*Rev. Al Sharpton followed up his first biography, released in 1996, with his latest work, "The Rejected Stone: Al Sharpton and the Path to American Leadership."
In the biography, Sharpton opens up about his life since the release of his last work and how he transcended from a civil rights activist to a more controversial yet respected public figure.
Sharpton stepped into the public eye back in 1987 as the one of the first to support Tawana Brawley, a 15-year-old black girl, who accused six white cops of raping her in Wappinger, New York.
He was able to lend his support and bring national attention to the case. When a jury said that Brawley basically lied about the rape, Sharpton accused the county prosecutor of racism, which resulted in the Rev. being sued for defamation.
In "Rejected Stone," excerpted by the NY Daily News, Sharpton revisits the story that he still carries with him today, what he would've done differently, and how he applied those lessons to the Trayvon Martin Case.
If I had it to do over again, there are things I would do differently, knowing what I now know about human nature, about the criminal justice system, about the media. The entirety of the case hinged on whether this young black girl in Upstate New York had been violated, as she said she was, by a white police officer, among others. Sensational stuff, sure, but there's no way I would ever turn my back on a young teenage girl in need, even if her claims were going to turn into an explosive media story. That's just not in my nature. But my first miscalculation was in making the case so personal - us against Robert Abrams, the special prosecutor. The lawyers I was working with and I did a whole lot of name-calling. In these instances, the right approach is to fight the case, not demonize the actors. Because when you allow it to become personal, you take away from the objective. Here's a young lady who says she was violated.
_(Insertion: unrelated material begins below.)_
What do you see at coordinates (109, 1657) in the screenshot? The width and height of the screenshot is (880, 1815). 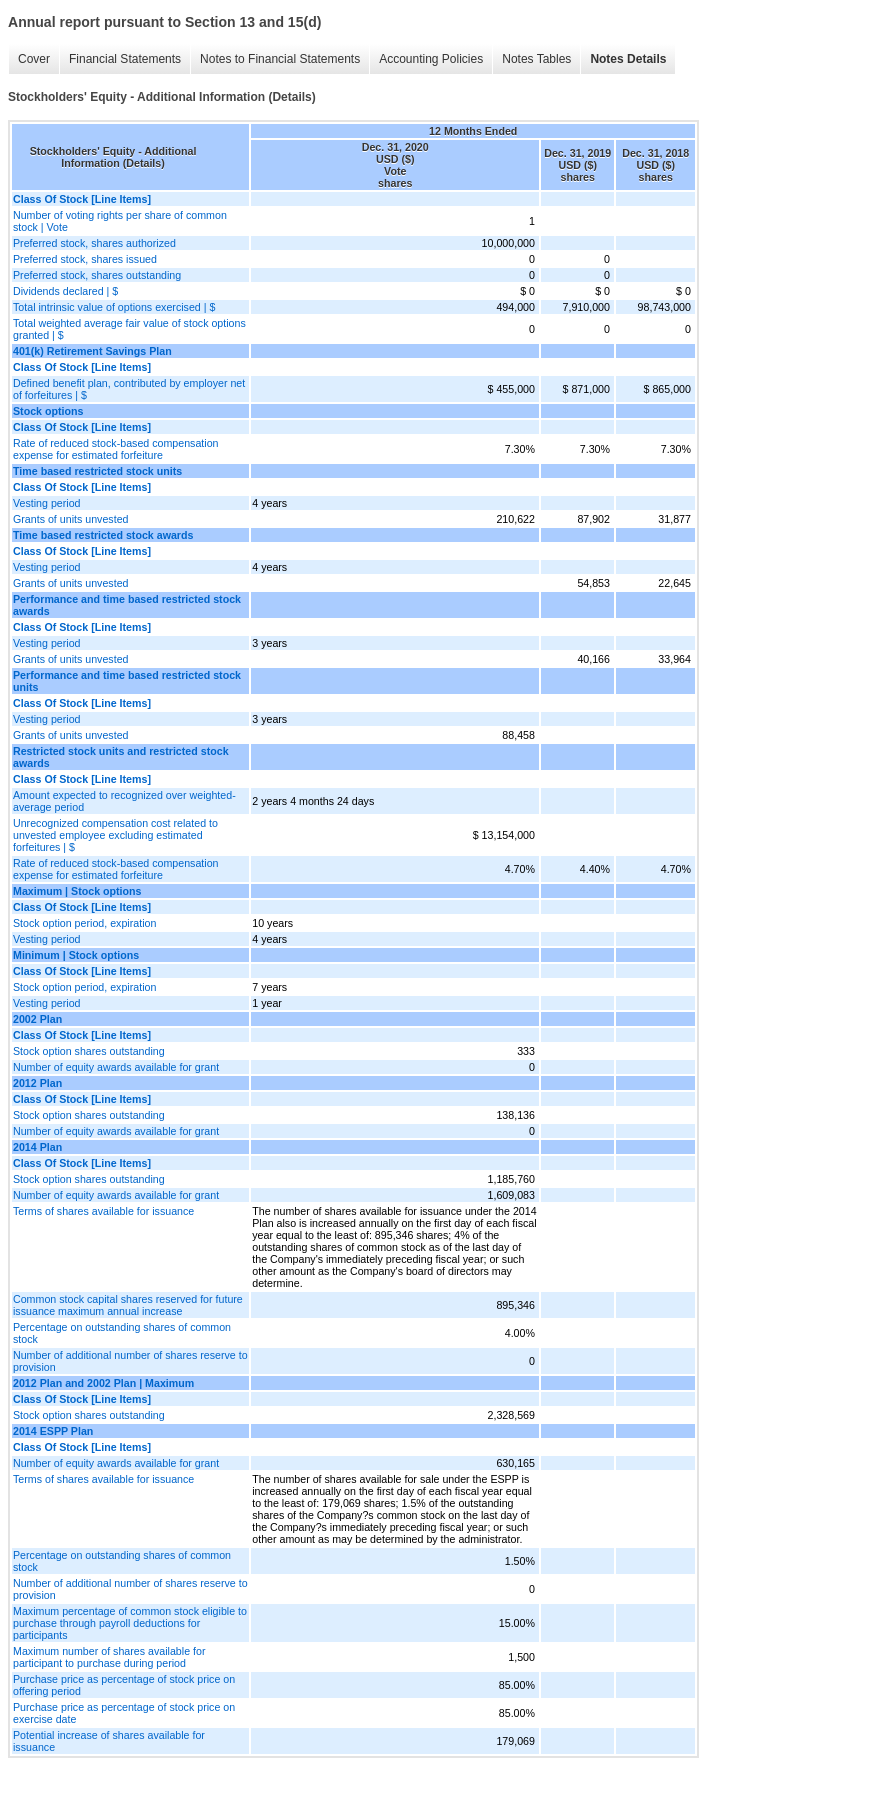 I see `Maximum number of shares available for participant to purchase during period` at bounding box center [109, 1657].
Let's deal with the facts, what we know. You can conduct an investigation and try to determine what happened to her, but you can't just ignore it because she said the perpetrators were law enforcement. That's what we feared was happening, that the authorities were automatically dismissing her as a liar. Years later, when I got involved in the Trayvon Martin case after he was gunned down by George Zimmerman, who still hadn't been arrested, I never once even used the name of the sheriff in Sanford, Florida. That was after years of learning the danger of making it personal. Are you about the issues and getting justice, or are you about the sound bite and the name-calling? Hell, we used to call David Dinkins, who was New York's first black mayor, names. What did that get us? Rudy Giuliani.
"Rejected Stone: Al Sharpton and the Path to American Leadership" is published by Cash Money Content and will be released Oct. 8.